02-26-2021 | By Tom Gibbs | Issue 114

Craft Recordings completes their 50th anniversary celebration of the founding of Creedence Clearwater Revival with new LP reissues of the band's final two albums, Pendulum and Mardi Gras. 1970's Pendulum—which was CCR's second album release that year (Cosmo's Factory streeted only months earlier in July)—was recorded in a month in November, and was released only a month later. Pendulum swiftly rose to No. 5 on the US Billboard album charts in January 1971. Mardi Gras became the band's swan song; it was released in April 1972, and eventually rose to No. 12 on the Billboard album charts later in the summer. While both LPs are state-of-the-art examples of Craft Recordings' dedication to highest quality reissues, the two albums are as artistically divergent as one could possibly imagine. Pendulum shows a band still performing at its peak creatively, while Mardi Gras sadly chronicles CCR's eventual implosion. 


Pendulum was Creedence Clearwater Revival's sixth studio album, and the final outing to feature the group's original and classic incarnation. The album was recorded at Wally Heider Studios in San Francisco in only a month—which by current standards seems amazingly quick—but it was the longest period of studio time CCR had lavished on any album up to that point! Despite the group's incredible work ethic in the studio, cracks had already begun to form within the band; regardless of the phenomenal critical and commercial success the group experienced between 1968 and 1970, they had very little to show for it financially. Creedence sold more albums than any other American rock band throughout the period, but had been mired in a terrible contract with Fantasy Records that seemed inescapable. The band made countless millions for Fantasy owner Saul Zaentz, who continually promised to renegotiate their deal; it never happened. The only way the band members could reap any of the rewards of their incredible popularity was to tour virtually non-stop; the grind was wearing them down, especially rhythm guitarist Tom Fogerty. And he was tired of brother John Fogerty's iron grip on the band's musical and creative direction; following Pendulum's release, Tom Fogerty split for a solo career.

A lot of the album's success was propelled by the first single, "Have You Ever Seen The Rain?", which was backed with "Hey Tonight." "Have You Ever Seen The Rain?" reached No. 8 on the singles chart, and both sides of the 45 got extensive airplay.

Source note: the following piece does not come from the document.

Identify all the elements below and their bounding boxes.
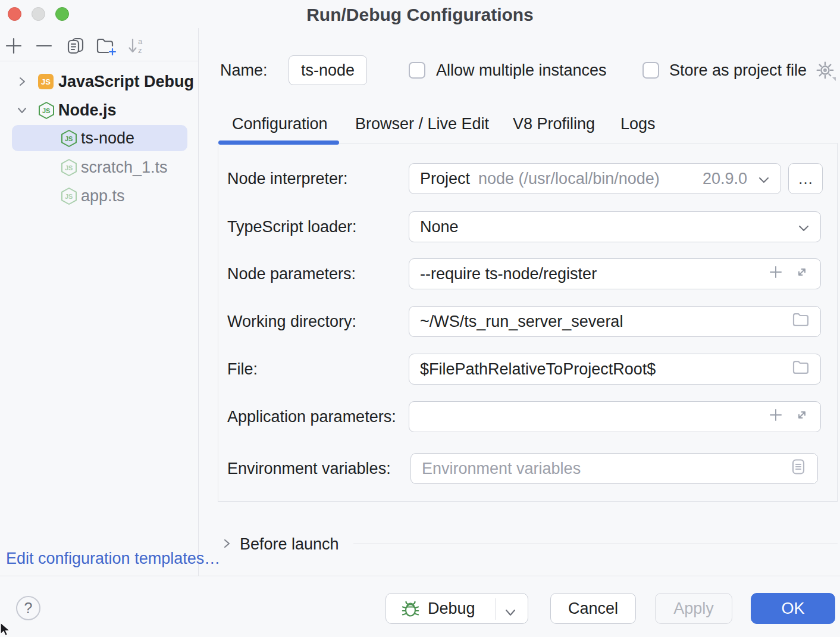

Pendulum was CCR's most musically diverse album up to that point; there was more extensive use of keyboards from both John Fogerty and bassist Stu Cook, and John Fogerty played a lot of saxophone throughout the record. Despite the obvious differences from their previous work, Pendulum still flows very much in the style of CCR's other classic albums, and is probably the most criminally neglected LP in their full-band catalog. The album eventually reached platinum sales in the US, and cracked the top ten of most album charts worldwide. 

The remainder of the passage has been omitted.